Hi, I’m trying a text summarization exercise and I have train and test datasets with two columns text and summary (labels). I’m using T5, Pytorch, and Lightning wrapper and I have a Pytorch Dataset class that returns the dictionary key/values listed below for text and the ids, labels, and masks as tensors.

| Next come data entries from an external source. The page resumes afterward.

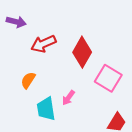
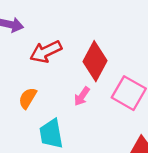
pink arrow: (68, 98) -> (82, 96), moved

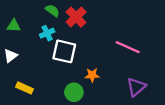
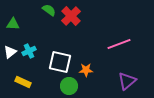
cyan cross: (47, 33) -> (29, 51), moved
pink line: (128, 47) -> (119, 44), turned -45
white square: (64, 51) -> (60, 62), moved

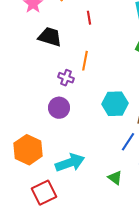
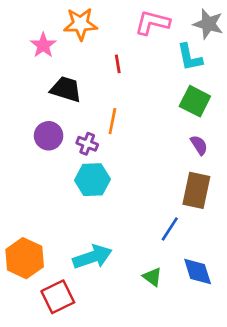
cyan hexagon: (115, 104) -> (92, 180), moved
purple circle: (59, 108) -> (49, 136), moved
orange hexagon: (28, 150) -> (25, 258), moved

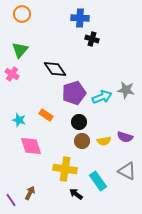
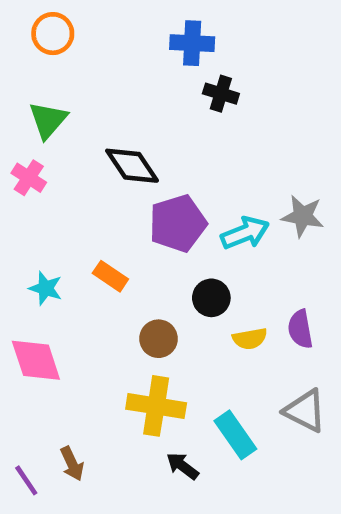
black circle: (79, 122) -> (211, 298), moved
purple semicircle: (125, 137) -> (300, 329), turned 63
brown circle: (82, 141) -> (158, 339), moved
pink diamond: (31, 146) -> (36, 360), moved
brown arrow: (30, 193) -> (72, 464), turned 128

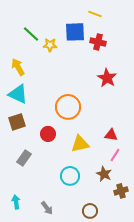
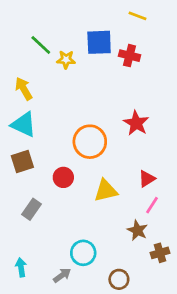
yellow line: (95, 14) -> (137, 16), moved
red star: (107, 78) -> (136, 123), moved
red triangle: (111, 135) -> (147, 179), turned -40
cyan circle: (70, 176) -> (83, 253), moved
gray arrow: (47, 208) -> (62, 275), turned -88

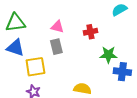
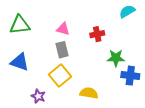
blue triangle: (15, 48) -> (20, 62), moved
yellow square: (35, 67) -> (60, 76), moved, turned -30

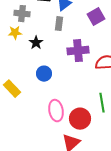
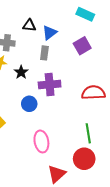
purple cross: (78, 51) -> (50, 84), moved
red circle: (80, 119) -> (84, 159), moved

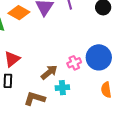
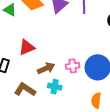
red triangle: (12, 59) -> (27, 47), moved

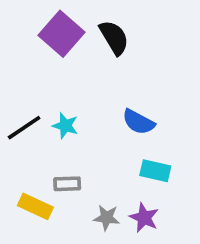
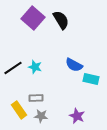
cyan rectangle: (155, 171) -> (91, 79), moved
yellow rectangle: (35, 206) -> (19, 110), turned 30
gray star: (107, 218) -> (41, 116), moved

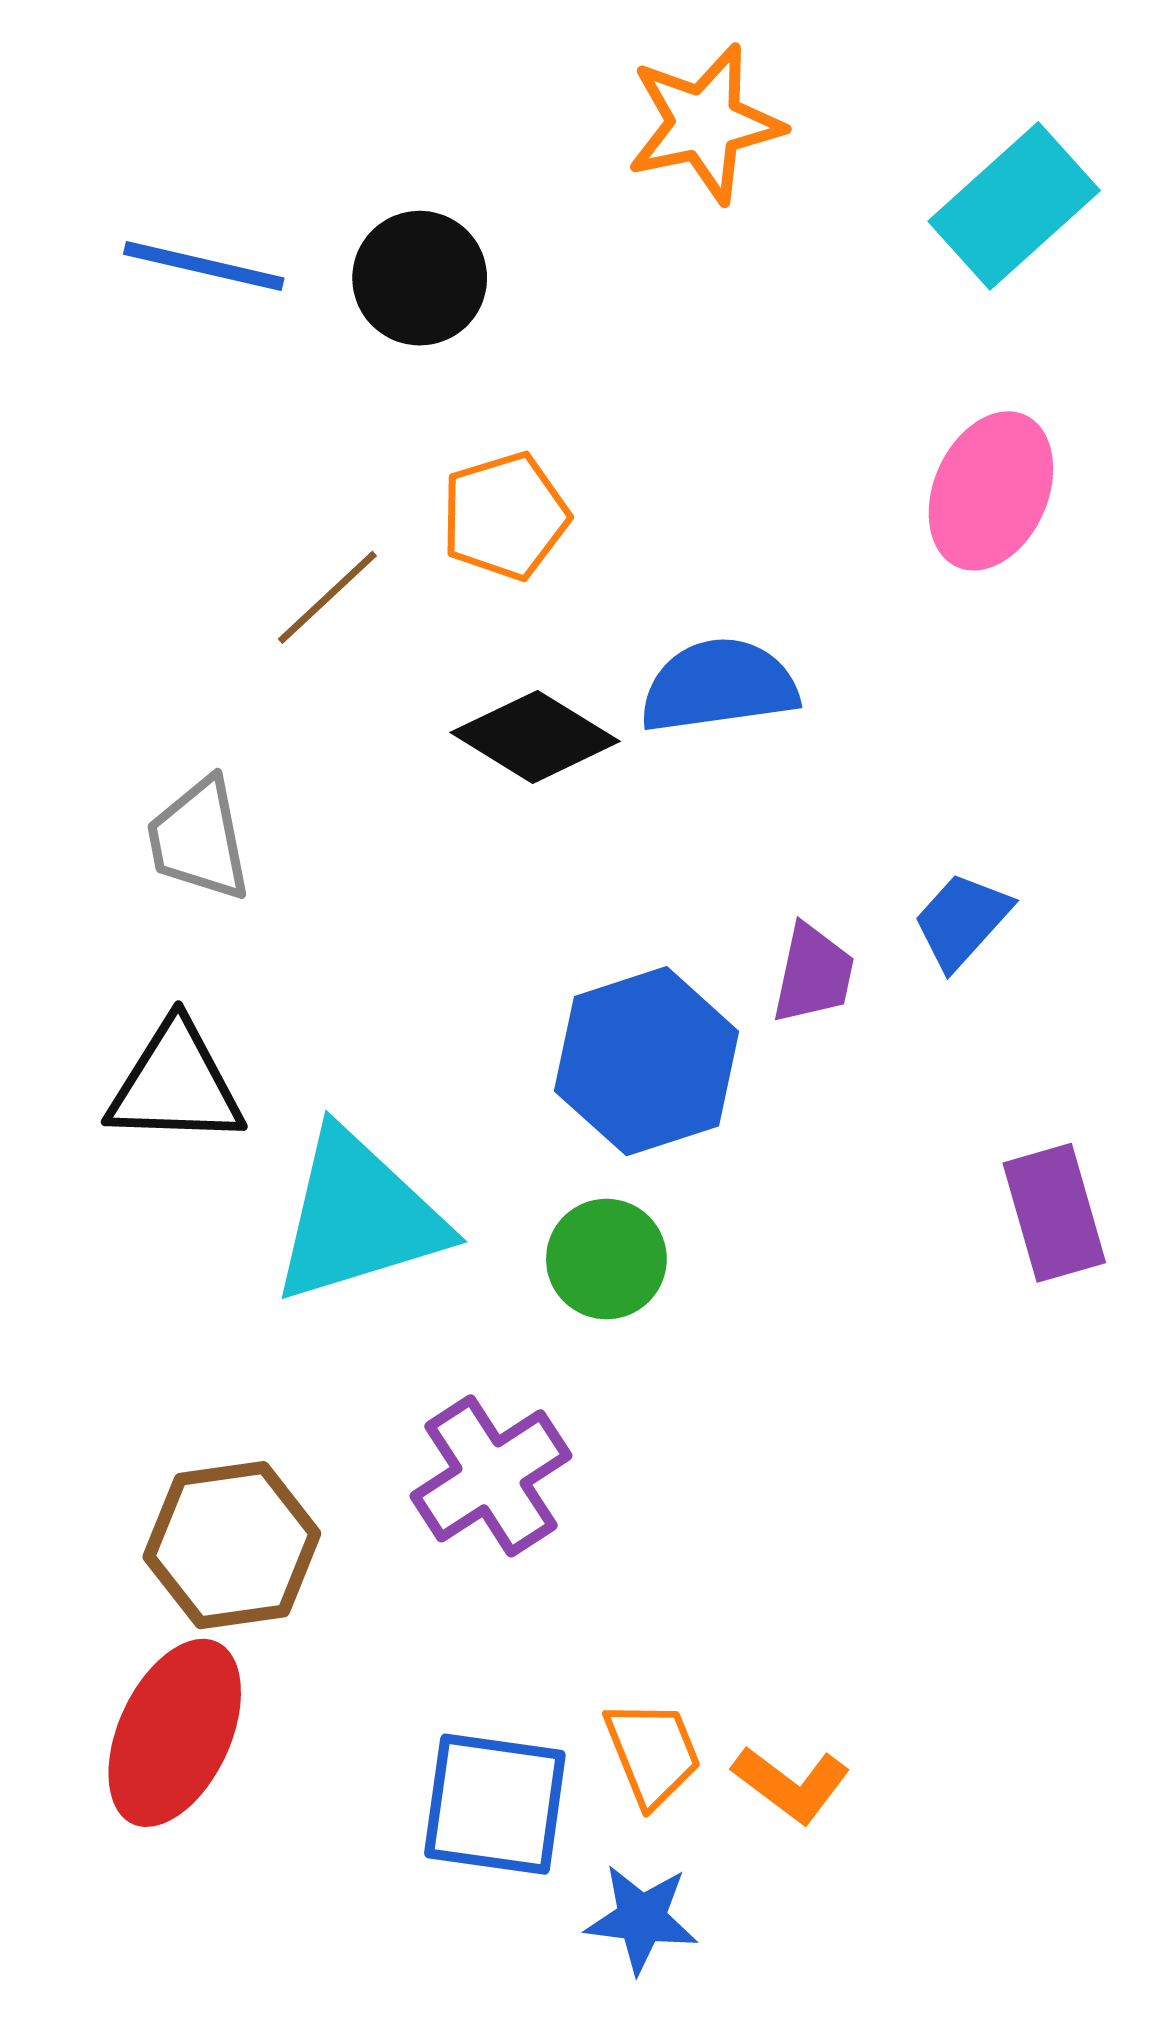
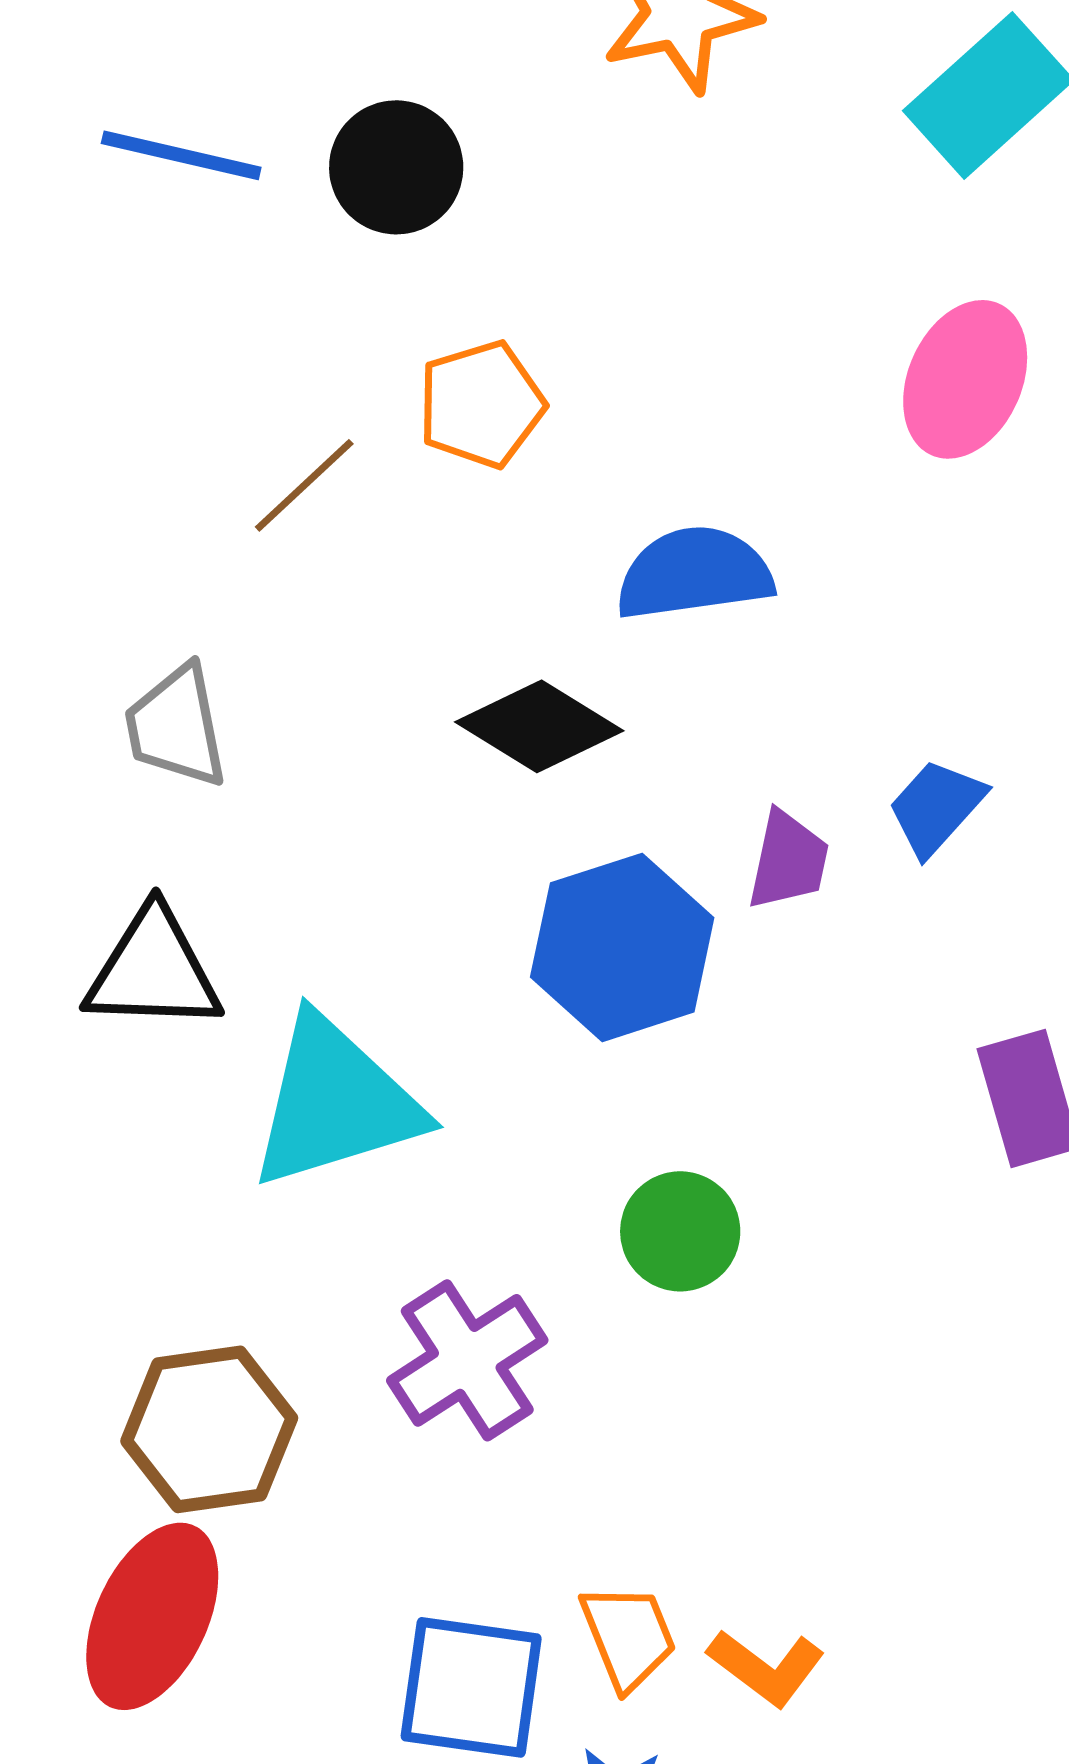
black diamond: (535, 737) -> (539, 726), moved
green circle: (606, 1259) -> (680, 1231), moved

Link top the colab notebook
Link to the NEWS dataset
return dict(
text=text,
summary = data_row['summary'],
text_input_ids = text_encoding['input_ids'].flatten(),
text_attention_mask = text_encoding['attention_mask'].flatten(),
labels = labels.flatten(),
labels_attention_mask = summary_encoding['attention_mask'].flatten()
)
Then I have a Lightning Data Module class that converts the dataframes into PyTorch datasets and fits them to data loaders, returning train, val, and test data loaders
class TextSummaryDataModule(pl.LightningModule):
def __init__(
self,
train_df: pd.DataFrame,
test_df: pd.DataFrame,
tokenizer: T5Tokenizer,
batch_size: int=8,
text_max_token_len: int=512,
summary_max_token_len: int=128
):
super().__init__()
self.train_df = train_df
self.test_df = test_df
self.tokenizer = tokenizer
self.batch_size = batch_size
self.text_max_token_len = text_max_token_len
self.summary_max_token_len = summary_max_token_len
def setup(self):
self.train_dataset = TextSummaryDataset(
self.train_df,
self.tokenizer,
self.text_max_token_len,
self.summary_max_token_len
)
self.test_dataset = TextSummaryDataset(
self.test_df,
self.tokenizer,
self.text_max_token_len,
self.summary_max_token_len
)
def train_dataloader(self):
return DataLoader(
self.train_dataset,
batch_size = self.batch_size,
shuffle=True,
num_workers=2
)
def val_dataloader(self):
return DataLoader(
self.test_dataset,
batch_size = self.batch_size,
shuffle=False,
num_workers=2
)
def test_dataloader(self):
return DataLoader(
self.test_dataset,
batch_size = self.batch_size,
shuffle=False,
num_workers=2
)
Everything is working until I try to execute the model and I get the following warning and error
- UserWarning: you defined a validation_step but have no val_dataloader. Skipping validation loop - but I have defined and returned this in the data module?
- Invalid Datatype for loaders: TextSummaryDataModule - I am returning a dictionary of the tokens, attention_mask, and labels for both text and summary?